» **WHAT THIS TASK INVOLVES**
Only the lines of the data holding the string "Satu" need to be returned.

* * * * *

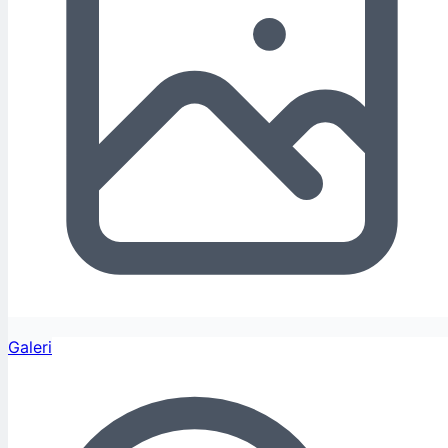
Galeri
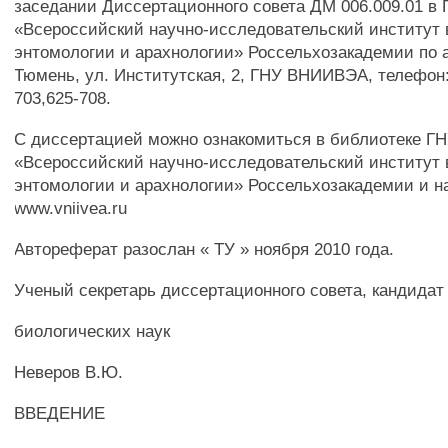
заседании Диссертационного совета ДМ 006.009.01 в
«Всероссийский научно-исследовательский институт 
энтомологии и арахнологии» Россельхозакадемии по ад
Тюмень, ул. Институтская, 2, ГНУ ВНИИВЭА, телефон: 
703,625-708.
С диссертацией можно ознакомиться в библиотеке Г
«Всероссийский научно-исследовательский институт 
энтомологии и арахнологии» Россельхозакадемии и н
www.vniivea.ru
Автореферат разослан « ТУ » ноября 2010 года.
Ученый секретарь диссертационного совета, кандидат
биологических наук
Неверов В.Ю.
ВВЕДЕНИЕ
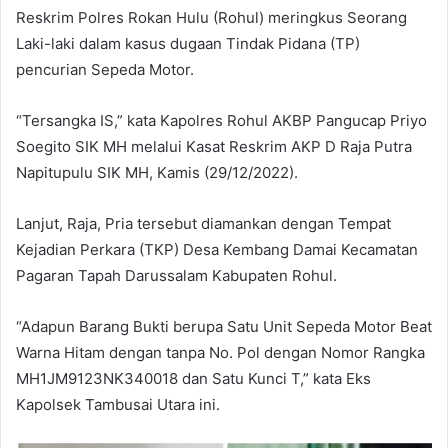
Reskrim Polres Rokan Hulu (Rohul) meringkus Seorang
Laki-laki dalam kasus dugaan Tindak Pidana (TP)
pencurian Sepeda Motor.
“Tersangka IS,” kata Kapolres Rohul AKBP Pangucap Priyo
Soegito SIK MH melalui Kasat Reskrim AKP D Raja Putra
Napitupulu SIK MH, Kamis (29/12/2022).
Lanjut, Raja, Pria tersebut diamankan dengan Tempat
Kejadian Perkara (TKP) Desa Kembang Damai Kecamatan
Pagaran Tapah Darussalam Kabupaten Rohul.
“Adapun Barang Bukti berupa Satu Unit Sepeda Motor Beat
Warna Hitam dengan tanpa No. Pol dengan Nomor Rangka
MH1JM9123NK340018 dan Satu Kunci T,” kata Eks
Kapolsek Tambusai Utara ini.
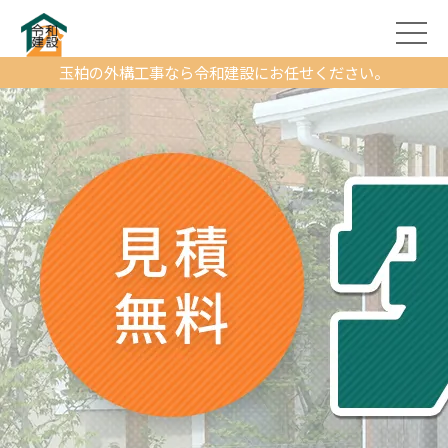
玉柏の外構工事なら令和建設にお任せください。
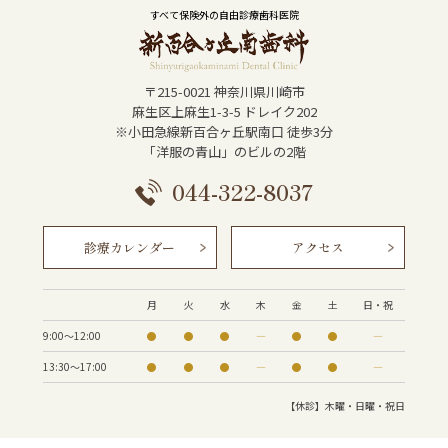
すべて保険外の自由診療歯科医院
〒215-0021 神奈川県川崎市
麻生区上麻生1-3-5 ドレイク202
※小田急線新百合ヶ丘駅南口 徒歩3分
「洋服の青山」のビルの2階
044-322-8037
診療カレンダー
アクセス
月
火
水
木
金
土
日・祝
9:00〜12:00
●
●
●
―
●
●
―
13:30～17:00
●
●
●
―
●
●
―
【休診】木曜・日曜・祝日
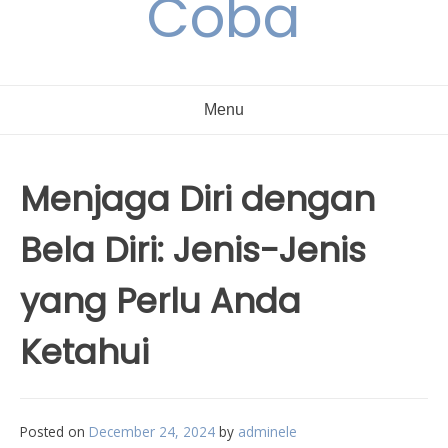
Coba
Menu
Menjaga Diri dengan
Bela Diri: Jenis-Jenis
yang Perlu Anda
Ketahui
Posted on
December 24, 2024
by
adminele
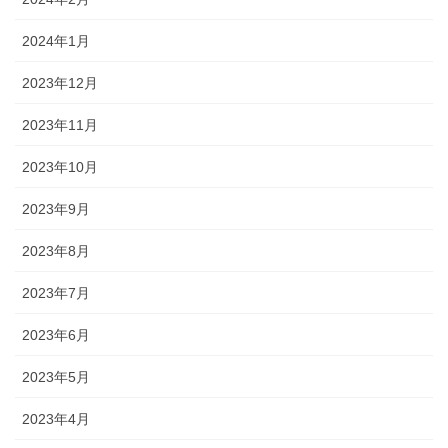
2024年1月
2023年12月
2023年11月
2023年10月
2023年9月
2023年8月
2023年7月
2023年6月
2023年5月
2023年4月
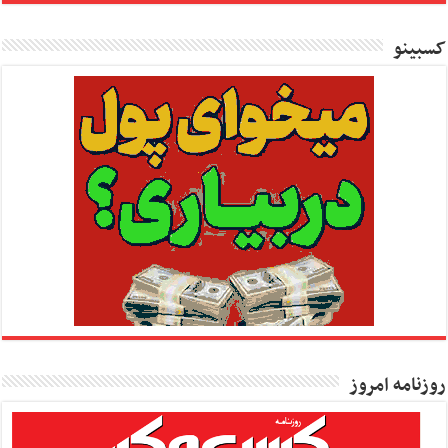
کسبینو
روزنامه امروز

* * * * *

» **ANSWER BELOW**
“Adapun Barang Bukti berupa Satu Unit Sepeda Motor Beat
MH1JM9123NK340018 dan Satu Kunci T,” kata Eks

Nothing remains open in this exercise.